In this paper we will use SVM (Support Vector Machine) for classification and
prediction of SQL-Injection attack. In our propose algorithm, SQL-Injection attack
detection accuracy is (96.47% and which is the highest among the existing SQL-
Injection detection Techniques.
In this technique, the SVM algorithm will be trained with all possible malicious
expressions and then generate the model. Whenever a user gives any new query
then SVM will be applied to that model to predict whether a given query contains
any malicious expressions or not. If the user invents the new technique then also
SVM can detect that malicious expression by matching with a minimum number
of syntax.
2.INTRODUCTION:
In recent years, much research has been conducted not only at educational
institutions but also to prevent needle attacks. Below are some of the preventive
measures recommended by researchers. Vulnerabilities in the Web can
compromise personal information and other valuable resources. When a user
tries to submit a request to a web server, I does this using Hypertext Markup
Language (HTML) forms, Uniform Resource Positions (URLs), or other fields where
data can be entered. The unfiltered form allows users to use SQL injection. This is
because the form data submitted to the database is processed and processed
without checking. SQL Hall of Fame Search reports the latest trends in SQLIA data
triggers. The ability to protect your backend database from SQLIA in the big data
era is a subject-based issue.
SQL injection is a type of attack that enables an attacker to access or alter data by
inserting query language code composed of a web form login form. A SQL
injection vulnerability could allow an attacker to send commands directly to the
base database of the web application, removing privacy and functionality. SVM is
a set of methods of supervisory learning based on the theory of statistical learning
and used for classification and regression tasks. As a classification system, SVM is
a global model of classification that generates non-overlapping parts and uses all
characteristics in general. The partitions are shared in one pass, creating linear
and linear partitions. SVM is based on maximum margin and linear discriminant,
similar to a probabilistic approach, but without considering the dependencies
between qualities. The basic idea of the SVM classifier is to choose this approach,
the max bridge plane.
A type of SQL detection system built into the cloud environment that protects
web applications in cloud deployments and provides dynamic analysis and input
filtering. First, this method gets the SQL keywords through a lexical order analysis
of the SQL statement. Then analyze the syntax of the SQL statement to create a
rule expression. Finally, a miniature view based on the attack detection model
defined by the SQL syntax arrangement was passed. To prevent SQL injection
attacks, many techniques such as content filtering, attack testing, and defensive
coding are used to identify and prevent a subset of SQL filtering vulnerabilities.

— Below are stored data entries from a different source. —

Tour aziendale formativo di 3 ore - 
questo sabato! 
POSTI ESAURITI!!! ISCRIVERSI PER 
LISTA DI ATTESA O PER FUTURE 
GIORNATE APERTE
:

SQL checks will recognize this as a malicious query Queries paid by the attacker
will be stopped by the database parser.
Python is a programming language at a high level that is easy to read and execute.
For commercial applications, it is open-source and free. It is called a Python, Ruby,
or Perl scripting language and is mostly used to build web applications and
interactive web content. It is possible to evaluate the scripts (.py files)

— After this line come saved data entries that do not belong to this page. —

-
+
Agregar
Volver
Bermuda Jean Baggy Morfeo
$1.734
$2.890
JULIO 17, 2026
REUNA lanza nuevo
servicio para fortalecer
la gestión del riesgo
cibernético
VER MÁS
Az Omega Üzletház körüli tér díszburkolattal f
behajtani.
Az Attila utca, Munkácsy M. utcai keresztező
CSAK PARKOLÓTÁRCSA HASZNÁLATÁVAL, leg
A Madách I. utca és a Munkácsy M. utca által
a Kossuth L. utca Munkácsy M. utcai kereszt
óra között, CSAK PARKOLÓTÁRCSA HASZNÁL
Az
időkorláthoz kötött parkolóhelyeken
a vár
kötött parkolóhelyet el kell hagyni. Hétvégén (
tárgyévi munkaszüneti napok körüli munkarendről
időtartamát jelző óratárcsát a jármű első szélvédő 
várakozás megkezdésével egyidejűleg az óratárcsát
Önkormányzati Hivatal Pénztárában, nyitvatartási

immediately written in Python. Save the file as a compiled program (.py file) that
is used in other Python programs as a programming block that can be expressed.

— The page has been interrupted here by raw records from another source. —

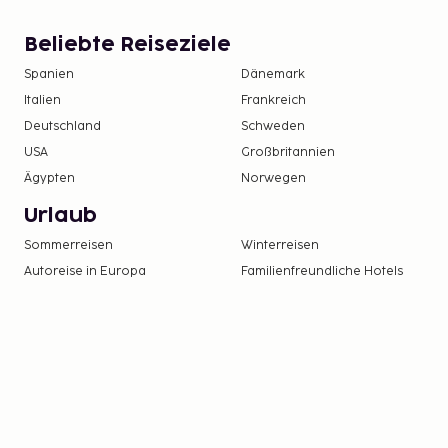
Beliebte Reiseziele
Spanien
Dänemark
Italien
Frankreich
Deutschland
Schweden
USA
Großbritannien
Ägypten
Norwegen
Urlaub
Sommerreisen
Winterreisen
Autoreise in Europa
Familienfreundliche Hotels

This document contributes to a representative dataset that includes the ability to
teach a predictable control learning model through the SQLIA SVM (Support
Vector Machine) algorithm to prevent malicious web requests from accessing the
target backend database. It also offers, on large data networks, an SQLIA
discovery and blockchain environment.
3.Scope:
This work is focuses on design and implementation of an model by using machine
learning approach which is used to prevent and detect from SQL Injection Attacks
through the internet on web application. Because today, almost everyone is in
touch with ‘computer technology’. To serve this large number of users, a great
volume of data is being stored in Web application databases in different parts of
the globe. From time to time, the users interact with the backend databases via
the user interfaces for various tasks such as: updating data, making queries,
extracting data, and so forth. So that we develop a model by Machine Learning
approach with the Support Vector Machine Algorithm for Regressions and
classification also to prediction.
4.Background:
The proposed detection model may report vulnerabilities in web applications. As
a result, this model can reduce the likelihood that SQLIA will launch in your web
application. Machine learning with SVM algorithms is used to prevent SQLIA
runtime monitoring. The solution behind this technique is to detect and prevent
SQLIA outages when the home page of each application is transferred to a test
page.
5. Module:
5.1.Prevention of SQLIA:
SQL Injection flaws are introduced when software developers create dynamic
database queries that include user supplied input. To avoid SQL injection flaws is
simple. Developers need to either:
a) stop writing dynamic queries; and/or
b) prevent user supplied input which contains malicious SQL from affecting the
logic of the executed query.
c) sanitize data by limiting Special characters.
d) Use stored procedures in the database.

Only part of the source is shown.